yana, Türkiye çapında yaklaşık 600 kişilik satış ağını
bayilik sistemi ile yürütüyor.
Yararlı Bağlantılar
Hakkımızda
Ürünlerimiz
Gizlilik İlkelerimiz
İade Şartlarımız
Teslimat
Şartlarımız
★ ★ ★ ★ ★ ★ ★
• _Task statement_:
Once you have read the entries, repeat them all exactly.

• _Exercise solution_:
yana, Türkiye çapında yaklaşık 600 kişilik satış ağını
bayilik sistemi ile yürütüyor.
Yararlı Bağlantılar
Hakkımızda
Ürünlerimiz
Gizlilik İlkelerimiz
İade Şartlarımız
Teslimat
Şartlarımız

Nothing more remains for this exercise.